Ausdauersport bringt einem ziemlich gut bei, sich seine Kräfte gut einzuteilen. Dass dies wichtig ist, kannst du bei jedem Stadtlauf beobachten: viele Läufer sprinten beim Startschuss los, als wäre der leibhaftige Teufel hinter ihnen her und legen hinter der nächsten Kurve röchelnd und keuchend eine Gehpause ein.
In diese Falle kann man als Läufer wieder und wieder fallen, weil es sich im ersten Moment einfach richtig anfühlt. Du stehst geraume Zeit mitten im Pulk, die Anspannung steigt, das Adrenalinlevel auch, du hast viel für diesen Tag trainiert, du bist heißt, du willst los, dann kommt der Knall und du lässt dich von der Masse mitziehen, du kannst diese Geschwindigkeit auch laufen, es geht doch, warum jetzt bremsen, im Wettkampf ist man immer schneller als im Training, die Kraft steckt in den Beinen, du spürst die Stärke und die Spritzigkeit, was kann es schon schaden… und dann ist der Tank leer.

Von jetzt auf gleich reicht der Sauerststoff nicht, die Lunge brennt, das Herz überschlägt sich, die Muskeln verweigern den Dienst und im selben Moment verfluchst du dich, weil du es besser wusstest, weil du vor genau diesem Fehler gewarnt wurdest und weil dir klar ist, dass es nicht rückgängig zu machen ist.
Wenn dein Feuer über längere Zeit brennen soll, schmeißt du nicht dein ganzes Holz auf einmal in die Flamme. Das kann man trainieren – man muss es aber auch.

Ich war jetzt dreimal laufen an drei aufeinander folgenden Tagen: 12 km langsam, 10 km locker, 10 km langsam.

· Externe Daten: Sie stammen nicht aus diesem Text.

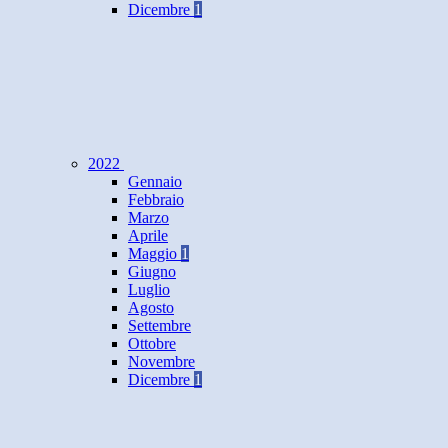
Dicembre
1
2022
Gennaio
Febbraio
Marzo
Aprile
Maggio
1
Giugno
Luglio
Agosto
Settembre
Ottobre
Novembre
Dicembre
1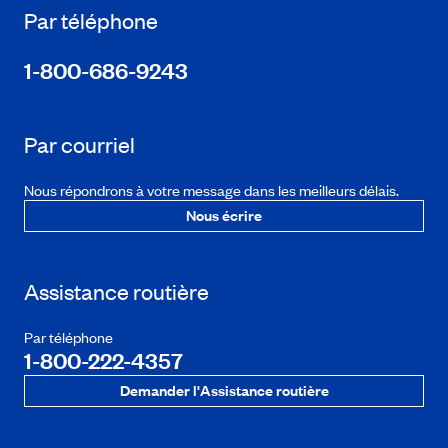
Par téléphone
1-800-686-9243
Par courriel
Nous répondrons à votre message dans les meilleurs délais.
Nous écrire
Assistance routière
Par téléphone
1-800-222-4357
Demander l'Assistance routière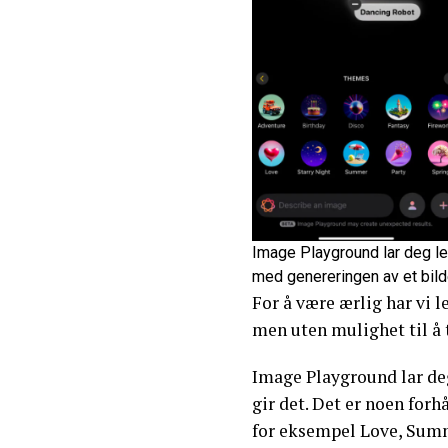
Image Playground lar deg leg
med genereringen av et bild
For å være ærlig har vi l
men uten mulighet til å te
Image Playground lar deg
gir det. Det er noen forh
for eksempel Love, Summe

Mit ausgeruhten Gräten bei allerbestem Laufwetter deutlich langsamer zu laufen als ich könnte, fällt mir schwer, deshalb war ich am ersten Tag die meiste Zeit zu schnell unterwegs. Das ist gar kein Problem, denn ich kann ja auch schneller. Ich könnte sogar viel schneller! Wenn sich etwas so gut anfühlt, muss es einfach auch gut sein.

Die Quittung habe ich am zweiten Tag bekommen. “Locker” kommt der Wohlfühlpace sehr nahe: es ist langsam genug, dass es nicht so anstrengend ist, aber schnell genug, dass man sich nicht bremsen muss. Obwohl ich die durch den Plan vorgegebene Pace sonst tatsächlich locker laufen kann, musste ich an diesem Tag davor kapitulieren, eine Gehpause einlegen, mit reduzierter Geschwindigkeit weiterlaufen und am Ende trotzdem abgekämpft, schlapp und niedergeschlagen ein paar hundert Meter abkürzen. Auch Tag drei war um ein vielfaches anstrengender als üblich, denn die Beine waren müde und schwer.

Diese Erfahrung kann ich eins zu eins auf den Umgang mit der Depression übertragen. Auch wenn ich mich an einem Tag ausgeruht und fit fühle, sollte ich die Belastungen vorsichtig dosieren. Es wäre ein Fehler, jetzt loszujagen, nur weil es sich gerade danach anfühlt, wenn ich dafür kurze Zeit später röchelnd und keuchend am Straßenrand stehe. Es wäre ein Fehler, heute mehr oder schneller zu machen, nur weil es gerade geht, wenn ich dafür morgen ganz sicher deutlich weniger schaffe als erhofft und dann enttäuscht bin. Natürlich ist es eine Gratwanderung zwischen “zu viel” und “zu wenig”, und die goldene Mitte – “genau richtig” – wird man selten genau treffen. Hier und da nehme ich eine Überlastung vielleicht sogar gerne in Kauf, weil der Anlass es mir wert ist. Ich will auch nicht ständig alles überanalysieren. Es ist aber gut, den Mechanismus zu kennen und von Zeit zu Zeit duch den Sport so deutlich wie jetzt vor Augen geführt zu bekommen, wie sich Anstrengung einerseits anfühlt, wenn man sie regeneriert erlebt und wie sie sich andererseits anfühlt mit Vorermüdung in den Knochen.